3 この条例において「手話」とは、日本手話及び手指日本語(日本語対応手話)をいう。

(基本理念)

第3条 手話に対する理解及び普及の促進は、手話を必要とする人の、手話により意思疎通を円滑に図る権利を尊重することを基本として行わなければならない。

(市の責務)

第4条 市は、手話に対する市民理解と普及を進め、手話を必要とする人が様々な場面で手話による意思疎通を行うことができるよう必要な支援や施策を講ずるよう努めるものとする。

(市民の役割)

第5条 市民は、手話に対する理解を深め、地域で共に暮らす社会の一員として互いに尊重し合い、心を通わせ、市の施策等に協力するよう努めるものとする。

(事業者の役割)

第6条 事業者は、手話に対する理解を深め、手話を必要とする人が利用しやすいサービスを提供するとともに、その事業活動を行うに当たっては、手話を必要とする人が働きやすい環境の整備に努めるものとする。

(施策の策定及び推進)

第7条 市は、障害者基本法(昭和45年法律第84号)第11条第3項に規定する障がい者のための施策に関する基本的な計画において、次の各号に掲げる施策について定め、推進するものとする。

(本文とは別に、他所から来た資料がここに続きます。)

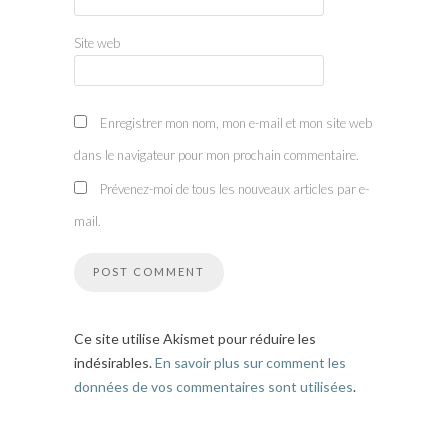
Site web
Enregistrer mon nom, mon e-mail et mon site web
dans le navigateur pour mon prochain commentaire.
Prévenez-moi de tous les nouveaux articles par e-
mail.
Ce site utilise Akismet pour réduire les
indésirables.
En savoir plus sur comment les
données de vos commentaires sont utilisées
.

(1) 手話に対する理解及び手話の普及を図るための施策

(2) 市民が手話による意思疎通や情報を得る機会の拡大のための施策

(3) 市民が意思疎通の手段として容易に手話を選択することができ、かつ、手話を使用しやすい環境を構築するための施策

(4) 手話通訳者の育成、拡充及び手話による意思疎通支援者のための施策

(5) 手話を必要とする人に対する緊急時及び災害時等における情報の提供及び意思疎通の支援のための施策

(6) 前各号に掲げるもののほか、この条例の目的を達成するために必要な施策

2 市は、前項に規定する施策の推進に当たっては、手話を必要とする人その他関係者の意見を聞く機会の確保に努めるものとする。

(財政措置)

第8条 市は、手話に関する施策を積極的に推進するために必要な財政上の措置を講ずるよう努めるものとする。

(委任)

第9条 この条例の施行に関し必要な事項は、市長が別に定める。

(施行期日)

1 この条例は、公布の日から施行する。

(検討)

2 市は、この条例の施行の状況について検討を加え、必要があると認めるときは、その結果に基づいて必要な措置を講ずるものとする。